23 Mayıs 2013 Perşembe

BİLİŞİM VADİSİ DE GİDİYOR


21.05.2013 Milliyet-Ankara Gazetesi



Haberin birinci cümlesi “Amerika Birleşik Devletleri’nde bulunan Başbakan Recep Tayyip Erdoğan, San Francisco’da Silikon Vadisi’ni ziyaret etti.” İkinci cümlesi “Yakında buraya benzer bir proje İstanbul’da olacak.” Somurtuyorsam nedeni ikinci cümledir. Uzun zamandır “Ankara” demesini bekliyorduk, “İstanbul” demiş Başbakan Erdoğan. Türkiye’nin Silikon Vadisi olarak düşünülen ‘Bilişim Vadisi’, bütün koşulların uygunluğuna karşın Ankara’ya kurulmak istenmiyor.  En ne olması lazım ki başkentin, hiç olmazsa hak ettiklerini alabilsin; ‘en uygun’ olmak da yetmiyor. ‘Memur kenti’ kıyafetinden sıyrılmak, ülkesine canlı, etkin bir başkent olmak için sanayisiyle üniversiteleriyle çok çalışıyor, çabalıyor ama İstanbul’un işveli cazibesiyle baş edemiyor. Sonunda kendi başının çaresine, yine kendi bakmak zorunda kalacak galiba.



Kendimiz yetiştirmeliyiz

Son yıllarda devlet büyüklerimiz, gittikleri ülkelerde,   siyaset koridorları ve konferans salonlarıyla yetinmiyor, o ülkelerin gelişmiş sanayi ve teknoloji geliştirme merkezlerini de geziyor. Amerika Birleşik Devletleri’nin en tanınmış  teknoloji geliştirme merkezlerinden Silikon Vadisi’ni, daha önce Cumhurbaşkanı Abdullah Gül’de gezmiş, işbirliği olanaklarını incelemişti. Şimdi Başbakan Erdoğan geziyor.
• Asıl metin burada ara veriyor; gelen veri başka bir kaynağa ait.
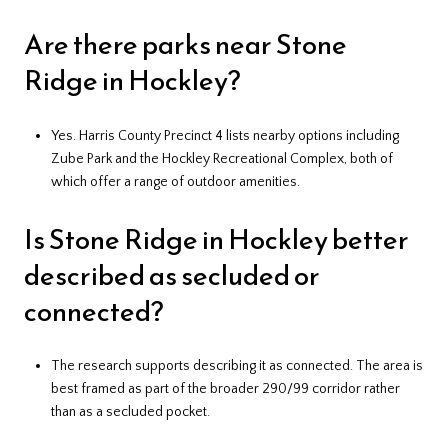
Are there parks near Stone
Ridge in Hockley?
Yes. Harris County Precinct 4 lists nearby options including
Zube Park and the Hockley Recreational Complex, both of
which offer a range of outdoor amenities.
Is Stone Ridge in Hockley better
described as secluded or
connected?
The research supports describing it as connected. The area is
best framed as part of the broader 290/99 corridor rather
than as a secluded pocket.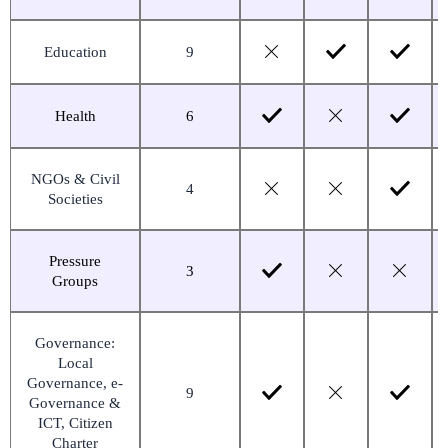
Education
9
Health
6
NGOs & Civil
4
Societies
Pressure
3
Groups
Governance:
Local
Governance, e-
9
Governance &
ICT, Citizen
Charter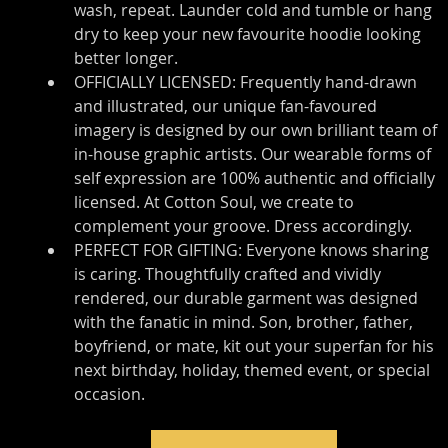
wash, repeat. Launder cold and tumble or hang 
dry to keep your new favourite hoodie looking 
better longer.
OFFICIALLY LICENSED: Frequently hand-drawn 
and illustrated, our unique fan-favoured 
imagery is designed by our own brilliant team of 
in-house graphic artists. Our wearable forms of 
self expression are 100% authentic and officially 
licensed. At Cotton Soul, we create to 
complement your groove. Dress accordingly.
PERFECT FOR GIFTING: Everyone knows sharing 
is caring. Thoughtfully crafted and vividly 
rendered, our durable garment was designed 
with the fanatic in mind. Son, brother, father, 
boyfriend, or mate, kit out your superfan for his 
next birthday, holiday, themed event, or special 
occasion.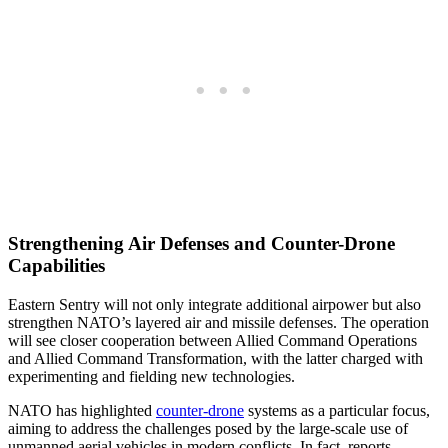
Strengthening Air Defenses and Counter-Drone
Capabilities
Eastern Sentry will not only integrate additional airpower but also
strengthen NATO’s layered air and missile defenses. The operation
will see closer cooperation between Allied Command Operations
and Allied Command Transformation, with the latter charged with
experimenting and fielding new technologies.
NATO has highlighted
counter-drone
systems as a particular focus,
aiming to address the challenges posed by the large-scale use of
unmanned aerial vehicles in modern conflicts. In fact, reports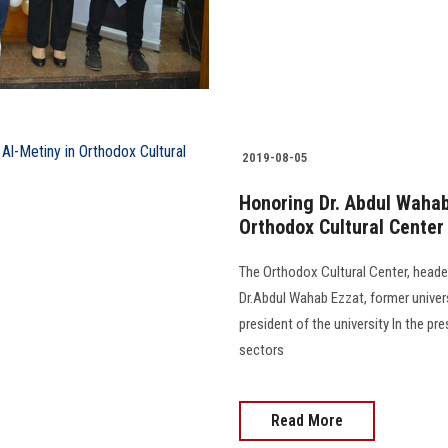
2019-08-05
Honoring Dr. Abdul Waha
Orthodox Cultural Center
The Orthodox Cultural Center, head
Dr.Abdul Wahab Ezzat, former univer
president of the university In the p
sectors
Read More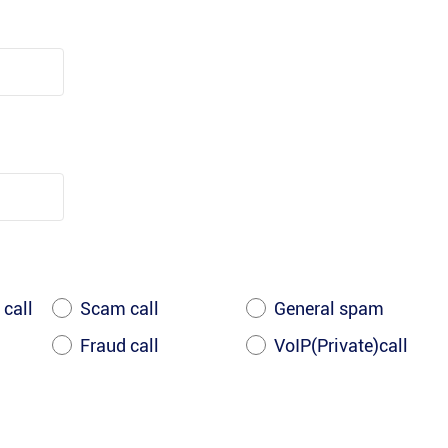
 call
Scam call
General spam
Fraud call
VoIP(Private)call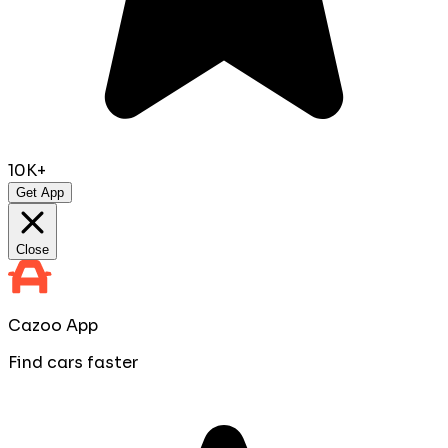
10K+
Get App
Close
Cazoo App
Find cars faster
Yakında 10 milyon tablet ve 2 buçuk milyon civarında akıllı tahtayı kapsayan Fatih Projesi’nin ihalesi var. “Bu proje öncesi, çalışabileceğimiz şirketleri gezdik. Bizler de bu konularda daha çok ileriye gidebilmemiz için genç mühendisler yetiştirmeliyiz” diye hedefi göstermiş Başbakan.



“Ankara” diyen rapor

Biz yetiştiriyoruz sayın Başbakan, üstelik İstanbul gibi keşmekeşi olmayan bir şehirde. Sanayi ve Ticaret Bakanlığı öncülüğünde, ilgili bütün kurumların katıldığı, yurtiçinden ve dışından üniversite ve uzmanlara hazırlatılan Bilişim Vadisi Raporu’nu, özetle hatırlatmak isteriz: “Bilişim Vadisi’nin kurulacağı yer ile ilgili olarak yapılan il seçim analizleri sonucunda, Kontrol Teşkilatı tarafından Ankara ve Eskişehir illeri seçilmiştir. Fizibilite çıktıları ve bilişim vadisi dünya örnekleri incelendiğinde; kurulması planlanan habitat yapısındaki bilişim vadisi için gelişme ve genişleme imkanları da dikkate alınarak başlangıç için en az bin (1000) hektar büyüklüğünde bir alana ihtiyaç duyulabileceği, bu nedenle İstanbul ilinde, böyle bir alanın bulunabilmesinde zorluklar yaşanacağı anlaşılmıştır. Ancak, hem Bilgi İletişim Teknolojileri (BİT) sektörü şirketlerinin ağırlıklı olarak yer aldığı hem de uluslararası BİT şirketlerinin merkezlerinin bulunduğu İstanbul ilinin de sektör analizi kapsamına alınmasına karar verilmiş ve sektör analizleri yapılmıştır."



‘Anadolu Düğümü’

Aslında Bilişim Vadisi’ne uygunluk değerlendirmesi, kağıt üzerinde, İstanbul, Ankara, İzmir, Kocaeli, Bursa-Yalova, Eskişehir, Antalya, Konya, Gaziantep, Trabzon olarak sıralanmış. Kentleşme ve planlama, ekonomik ve finansal yapı, bilim ve teknoloji, teknik altyapı, sosyal kültürel yapı, ulaşım ve hukuksal altyapı ölçüleri değerlendirilmiş. Gerçek yaşamla kağıt üzerindekiler örtüşmemiş.  İstanbul, Bilgi İletişim Teknolojileri’nin, uluslararası cazibe merkezi ancak ‘Anadolu Düğümü’, kaçınılmaz Ankara olarak saptanmış. Bu arada belirtmek lazım; raporu hazırlayanların çoğu İstanbullu kurumlar ve üniversiteler.



Sessiz vekillerin faydası
Araştırma-geliştirmeyle yenilikçi üretim, nitelikli iş gücü, sürdürülebilir altyapı Ankara’da. Daha düzenli bir kentte, daha yaşanılır bir ortamda, daha nitelikli öğretimle istediğiniz mühendisleri yetiştiriyoruz. Türkiye çapında yabancı ortaklı firmaların yarısından çoğu da Ankaralı firma ve teknokentlerle çalışıyor. Bilişim Vadisi’ni, hak etmek için daha ne yapmamız lazım, neyimiz eksik sayın Başbakan? Ankaralı vekillerimiz, pek sessiz sedasızdır, onun faydasını mı görüyoruz acaba?